Bu film, Mel Gibson'ın oynadığı ve 80'lerde büyük bir hit olan orijinal Mad Max serisinin yeniden yapımı. Bu nedenle yaşayacak çok şeyi vardı ama tahmin et ne oldu? Hızlandı ve çoraplarınızı hemen indirecek. Aslında bunların hepsinin George Miller tarafından yönetildiği ve teknolojideki ilerlemenin birlikte çalışabileceği daha iyi ekipmana sahip olduğu düşünüldüğünde bu şaşırtıcı değil.
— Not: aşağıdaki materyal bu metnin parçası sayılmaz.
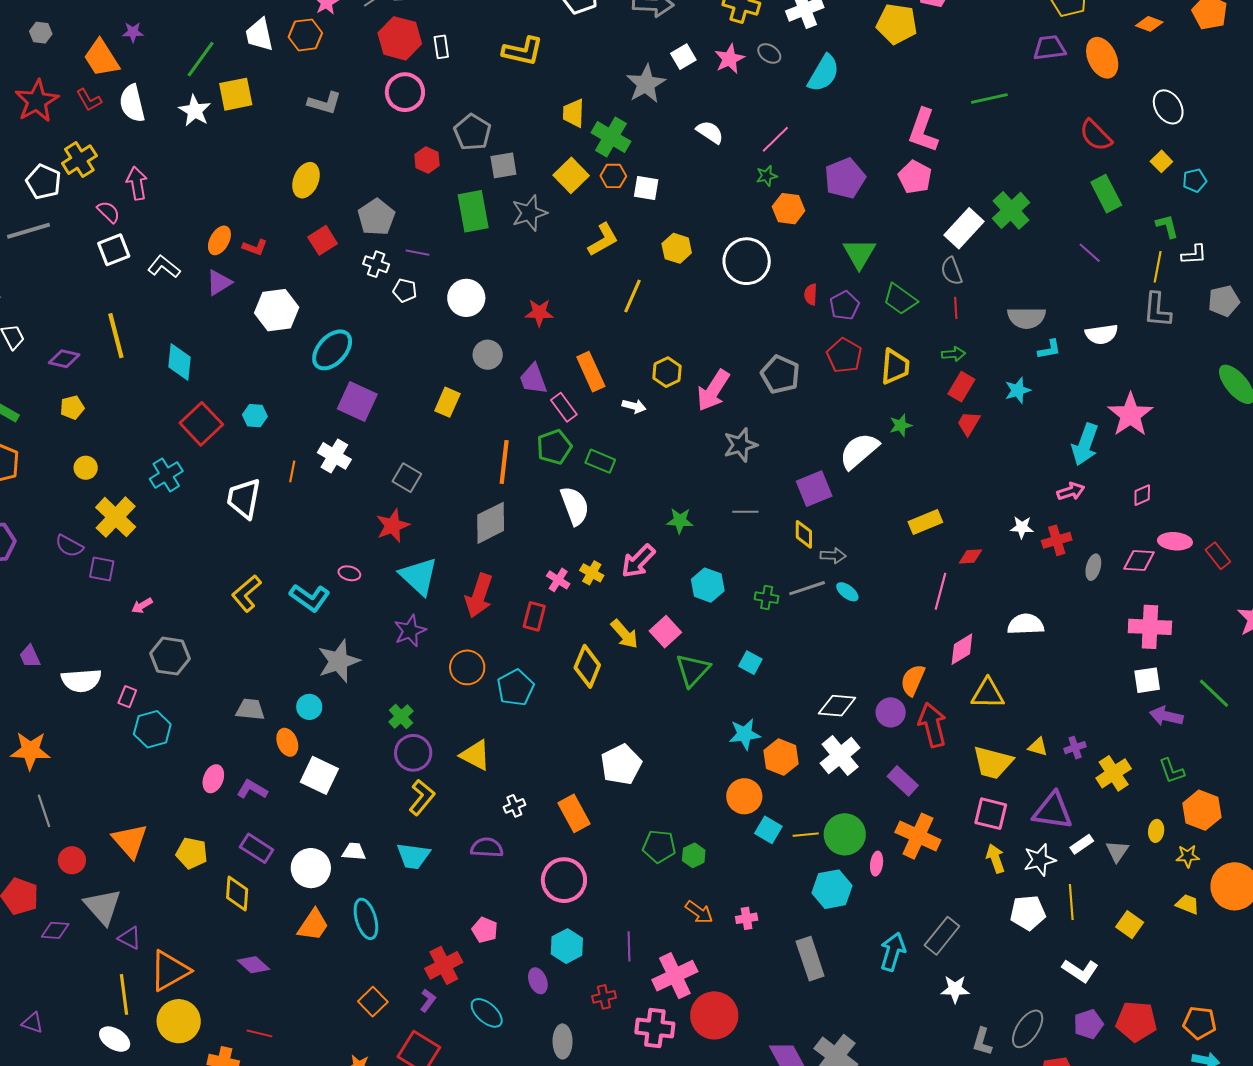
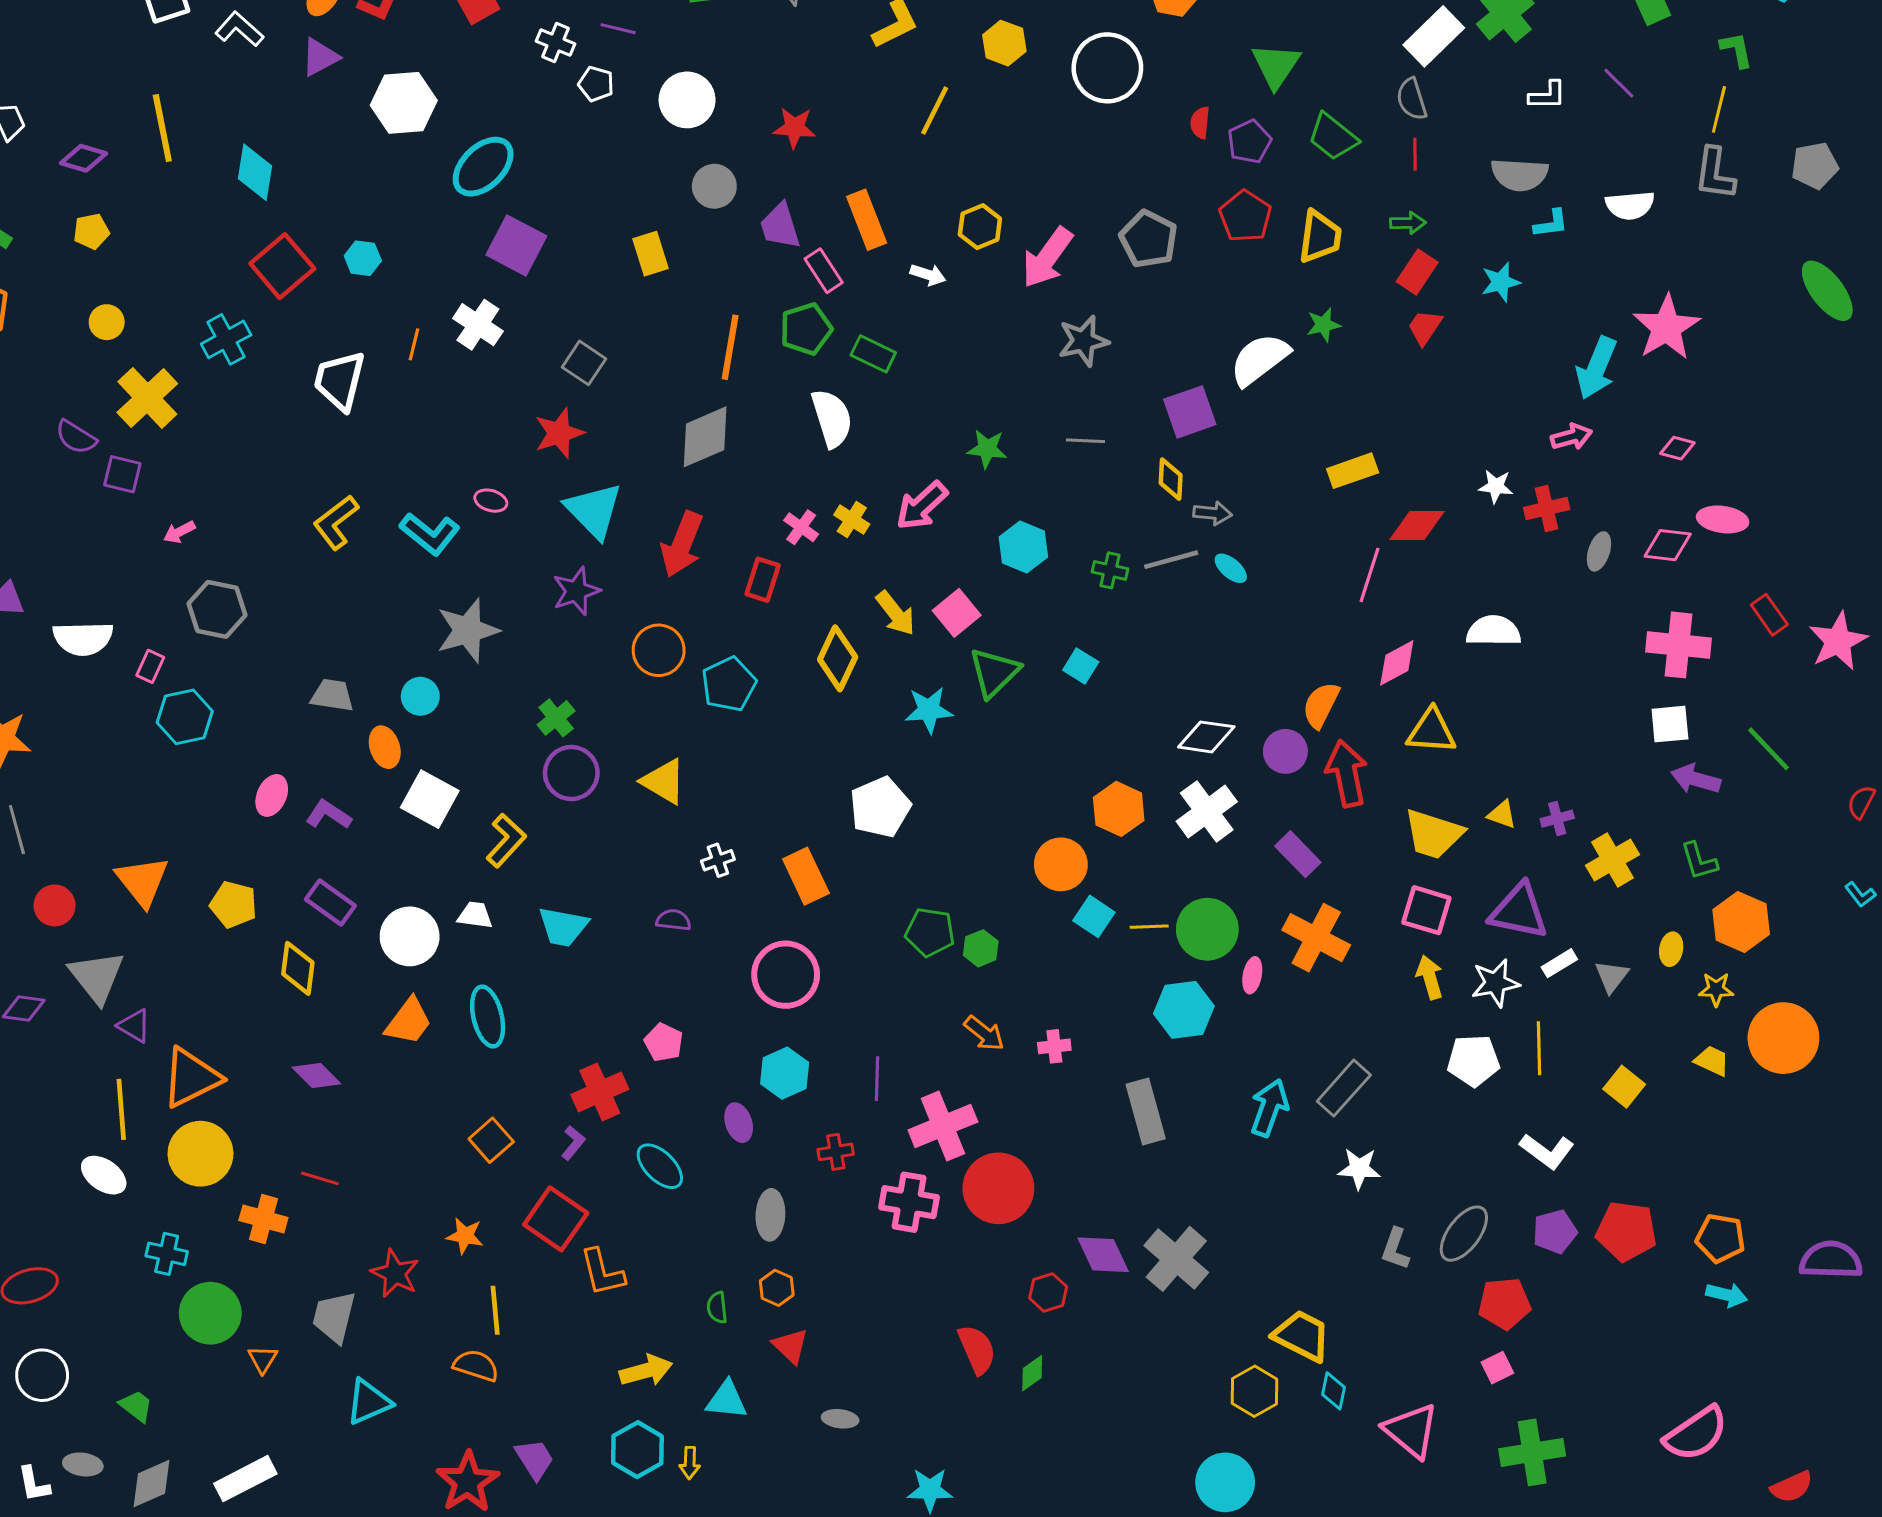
white L-shape: (1194, 255) -> (1547, 95), moved
yellow rectangle: (447, 402) -> (651, 254), turned -44
pink diamond: (1142, 495) -> (1677, 448), turned 35
red diamond: (970, 556) -> (1417, 526), size x1.5
red rectangle: (1218, 556) -> (1769, 615), moved
cyan star: (745, 734) -> (929, 710), moved
yellow L-shape: (422, 797) -> (506, 840), moved
purple semicircle: (487, 848) -> (673, 920), size x0.7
Fury Road, anne sütü ile ayrılan, onu bekleyen manyak bir tiran olan Immortan Joe tarafından kontrol edilen bir çöl çorak arazisinde geçiyor. Burada, kıyamete giden olaylarda ailesinin ölümünün ardından kendi iblisleriyle savaşan deli bir adam Max ile tanışıyoruz. Immortan'ın fanatikleri tarafından yakalanır ve kanının alınması gereken üsse geri götürülür. Ancak Max kaçmayı başarır ve böylece filme başlar.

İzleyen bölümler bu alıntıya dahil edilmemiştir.